=== What is expected ===
Set down the data below without change, skipping the pictures it holds.
======== Data to process
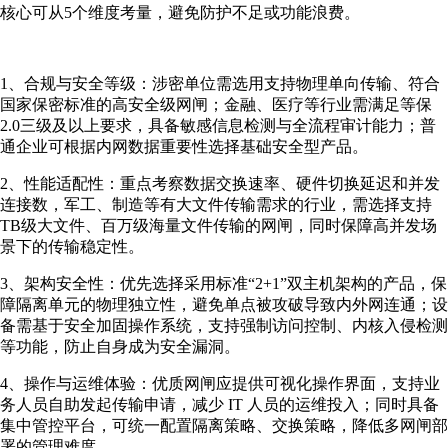
核心可从5个维度考量，避免防护不足或功能浪费。
1、合规与安全等级：涉密单位需选用支持物理单向传输、符合
国家保密标准的高安全级网闸；金融、医疗等行业需满足等保
2.0三级及以上要求，具备敏感信息检测与全流程审计能力；普
通企业可根据内网数据重要性选择基础安全型产品。
2、性能适配性：重点考察数据交换速率、硬件切换延迟和并发
连接数，军工、制造等有大文件传输需求的行业，需选择支持
TB级大文件、百万级海量文件传输的网闸，同时保障高并发场
景下的传输稳定性。
3、架构安全性：优先选择采用标准“2+1”双主机架构的产品，保
障隔离单元的物理独立性，避免单点被攻破导致内外网连通；设
备需基于安全加固操作系统，支持强制访问控制、内核入侵检测
等功能，防止自身成为安全漏洞。
4、操作与运维体验：优质网闸应提供可视化操作界面，支持业
务人员自助发起传输申请，减少 IT 人员的运维投入；同时具备
集中管控平台，可统一配置隔离策略、交换策略，降低多网闸部
署的管理难度。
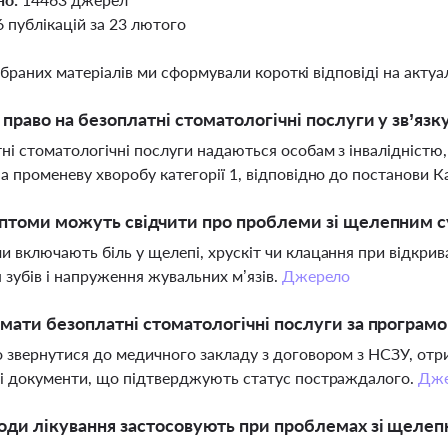
6 публікацій за 23 лютого
ібраних матеріалів ми сформували короткі відповіді на актуал
 право на безоплатні стоматологічні послуги у зв’я
ні стоматологічні послуги надаються особам з інвалідніст
а променеву хворобу категорії 1, відповідно до постанови К
птоми можуть свідчити про проблеми зі щелепним 
 включають біль у щелепі, хрускіт чи клацання при відкрива
 зубів і напруження жувальних м’язів.
Джерело
мати безоплатні стоматологічні послуги за програм
 звернутися до медичного закладу з договором з НСЗУ, отр
і документи, що підтверджують статус постраждалого.
Дже
оди лікування застосовують при проблемах зі щеле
================
=== Answer to this exercise ===
核心可从5个维度考量，避免防护不足或功能浪费。
1、合规与安全等级：涉密单位需选用支持物理单向传输、符合
国家保密标准的高安全级网闸；金融、医疗等行业需满足等保
2.0三级及以上要求，具备敏感信息检测与全流程审计能力；普
通企业可根据内网数据重要性选择基础安全型产品。
2、性能适配性：重点考察数据交换速率、硬件切换延迟和并发
连接数，军工、制造等有大文件传输需求的行业，需选择支持
TB级大文件、百万级海量文件传输的网闸，同时保障高并发场
景下的传输稳定性。
3、架构安全性：优先选择采用标准“2+1”双主机架构的产品，保
障隔离单元的物理独立性，避免单点被攻破导致内外网连通；设
备需基于安全加固操作系统，支持强制访问控制、内核入侵检测
等功能，防止自身成为安全漏洞。
4、操作与运维体验：优质网闸应提供可视化操作界面，支持业
务人员自助发起传输申请，减少 IT 人员的运维投入；同时具备
集中管控平台，可统一配置隔离策略、交换策略，降低多网闸部
署的管理难度。
6 публікацій за 23 лютого
ібраних матеріалів ми сформували короткі відповіді на актуал
 право на безоплатні стоматологічні послуги у зв’я
ні стоматологічні послуги надаються особам з інвалідніст
а променеву хворобу категорії 1, відповідно до постанови К
птоми можуть свідчити про проблеми зі щелепним 
 включають біль у щелепі, хрускіт чи клацання при відкрива
 зубів і напруження жувальних м’язів.
Джерело
мати безоплатні стоматологічні послуги за програм
 звернутися до медичного закладу з договором з НСЗУ, отр
і документи, що підтверджують статус постраждалого.
Дже
оди лікування застосовують при проблемах зі щеле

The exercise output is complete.